The table provides a detailed summary of minute-level step data for three individuals (ID9, ID10, and ID11).
- Non-Zero Minutes: ID11 had the highest number of active minutes, with 8,033 minutes of recorded steps, followed by ID9 with 7,052 minutes. ID10 had the fewest active minutes at 4,517. This suggests that ID11 was the most consistently active, while ID10 had less overall movement.
- Missing Minutes: None of the users had missing data, indicating complete step count recordings for all three individuals.
- Average Steps per Minute: ID11 also had the highest average step count per minute, with 7 steps per minute, followed by ID9 with 5 steps per minute, and ID10 with 4 steps per minute. This highlights ID11's higher activity intensity compared to the other two users.
- Max and Min Steps per Minute: The maximum step count in a single minute was 190 for ID11, slightly higher than ID9 and ID10, who both had a maximum of 164. The minimum steps per minute was 0 for all users, indicating periods of inactivity across all participants.

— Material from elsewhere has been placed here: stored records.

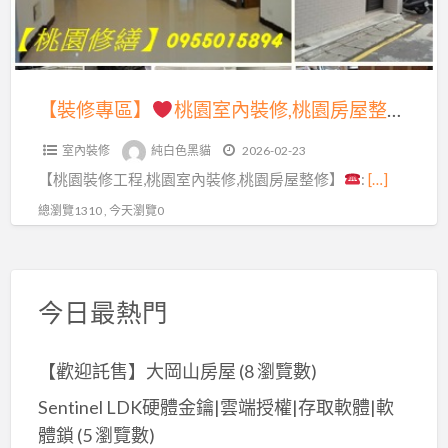
裝
裝
薦,
園
統
修,
修
桃
室
包,
桃
桃
園
內
中
園
園,
區
裝
壢
【裝修專區】
桃園室內裝修,桃園房屋整修,桃園裝修工程,桃園裝修推薦,桃園室內裝修推薦,桃園房屋裝修,桃園裝修工程推薦,室內裝修推薦桃園,桃園裝修公司,修繕工程桃園,桃園舊屋翻新推薦,桃園舊屋翻修,桃園統包工程,中壢統包,龜山統包,桃園統包推薦,桃園工程行推薦,桃園統包
裝
桃
室
修,
裝
修
園
內
室內裝修
純白色黑貓
2026-02-23
桃
修,
推
舊
裝
【桃園裝修工程,桃園室內裝修,桃園房屋整修】
:
[…]
園
中
薦,
屋
修,
房
壢
總瀏覽1310 , 今天瀏覽0
桃
裝
桃
屋
室
園
修,
園
整
內
輕
桃
統
修,
裝
裝
園
今日最熱門
包,
桃
修,
修,
老
中
園
龜
桃
屋
壢
【歡迎託售】大岡山房屋
(8 瀏覽數)
裝
山
園
修
裝
修
室
Sentinel LDK硬體金鑰|雲端授權|存取軟體|軟
室
繕,
修,
工
內
內
桃
體鎖
(5 瀏覽數)
中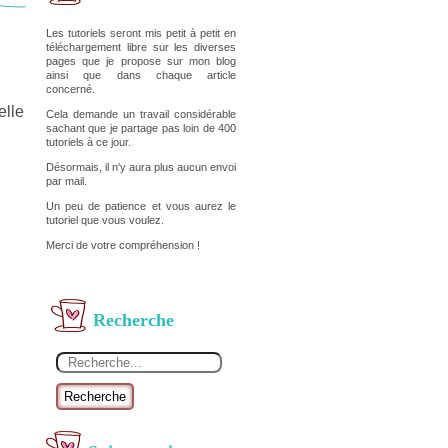
Les tutoriels seront mis petit à petit en
téléchargement libre sur les diverses
pages que je propose sur mon blog
ainsi que dans chaque article
concerné.
elle
Cela demande un travail considérable
sachant que je partage pas loin de 400
tutoriels à ce jour.
Désormais, il n'y aura plus aucun envoi
par mail.
Un peu de patience et vous aurez le
tutoriel que vous voulez.
Merci de votre compréhension !
Recherche
Recherche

In summary, ID11 was the most active in terms of both the duration and intensity of activity, while ID10 had the lowest activity levels overall.

### Final Statement:
Final statement about what I learnt from EDA and how it relates to the driving problem:

From the Exploratory Data Analysis (EDA), I learned that individuals exhibit different patterns of physical activity based on step data at daily, hourly, and minute levels. Specifically:

1. Activity Consistency vs. Variability: ID9 and ID10 tend to have more consistent but lower step counts, both daily and hourly, compared to ID11, who shows higher variability but also higher activity levels overall. This suggests that while ID9 and ID10 might avoid long periods of inactivity, they may not achieve high-intensity activity levels as frequently as ID11.

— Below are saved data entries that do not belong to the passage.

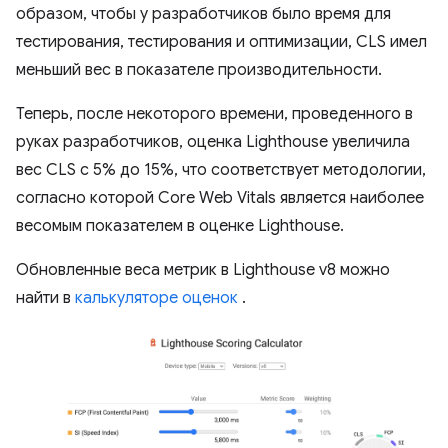
образом, чтобы у разработчиков было время для
тестирования, тестирования и оптимизации, CLS имел
меньший вес в показателе производительности.
Теперь, после некоторого времени, проведенного в
руках разработчиков, оценка Lighthouse увеличила
вес CLS с 5% до 15%, что соответствует методологии,
согласно которой Core Web Vitals является наиболее
весомым показателем в оценке Lighthouse.
Обновленные веса метрик в Lighthouse v8 можно
найти в
калькуляторе оценок
.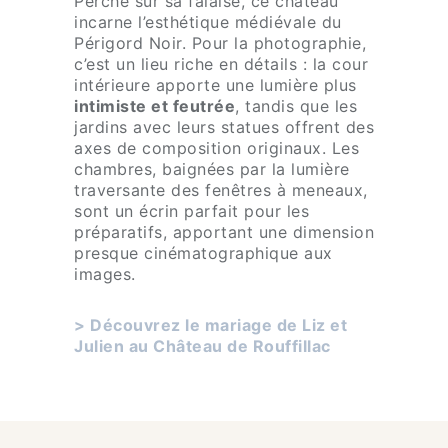
Perché sur sa falaise, ce château
*
incarne l’esthétique médiévale du
Périgord Noir. Pour la photographie,
c’est un lieu riche en détails : la cour
intérieure apporte une lumière plus
intimiste et feutrée
, tandis que les
jardins avec leurs statues offrent des
axes de composition originaux. Les
chambres, baignées par la lumière
traversante des fenêtres à meneaux,
sont un écrin parfait pour les
préparatifs, apportant une dimension
presque cinématographique aux
images.
> Découvrez le mariage de Liz et
Julien au Château de Rouffillac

2. Key Patterns of Inactivity: All users, particularly ID10, experienced periods of inactivity, as shown by zero-step minutes and lower step counts per minute. However, none of the users had missing data, indicating robust data collection throughout their monitored periods. This is crucial when assessing physical activity patterns over time.

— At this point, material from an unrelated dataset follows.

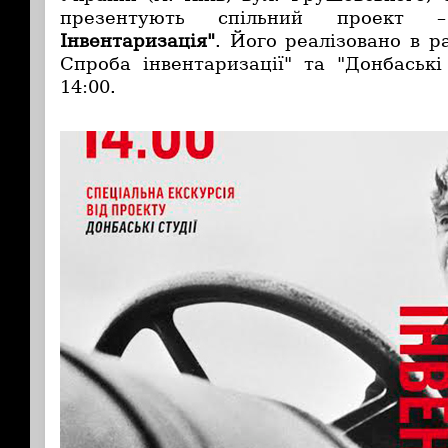
презентують спільний проек
Інвентаризація"
. Його реалізовано в ра
Спроба інвентаризації" та "Донбаські
14:00.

3. Relation to the Driving Problem: The driving problem focuses on understanding whether individuals avoid inactivity in at least 10 hours a day. Based on the analysis, ID11 is the most likely to avoid long periods of inactivity, with a high number of active minutes and consistent bursts of activity. ID9 also shows relatively high active minutes but to a lesser extent. In contrast, ID10 may face challenges in maintaining continuous activity due to a lower number of active minutes and a reduced average steps per minute.

This analysis helps in identifying which individuals meet the threshold of avoiding inactivity and highlights the need for tailored interventions to increase physical activity, especially for those like ID10 who may require strategies to boost both activity levels and consistency.